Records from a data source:
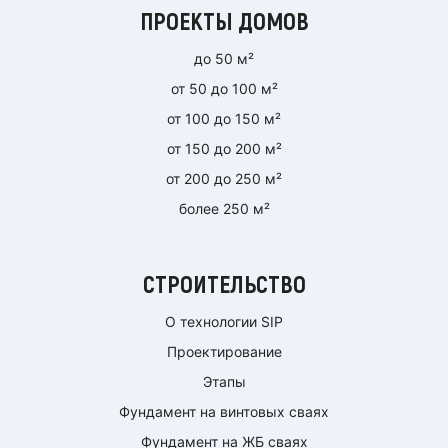
ПРОЕКТЫ ДОМОВ
до 50 м²
от 50 до 100 м²
от 100 до 150 м²
от 150 до 200 м²
от 200 до 250 м²
более 250 м²
СТРОИТЕЛЬСТВО
О технологии SIP
Проектирование
Этапы
Фундамент на винтовых сваях
Фундамент на ЖБ сваях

[EXERCISE DIRECTIONS]
What needs duplicating is the run of lines from the one containing "Фундамент на винтовых сваях" through the last line of the entries above, exact and complete.

[ANSWER SPACE]
Фундамент на винтовых сваях
Фундамент на ЖБ сваях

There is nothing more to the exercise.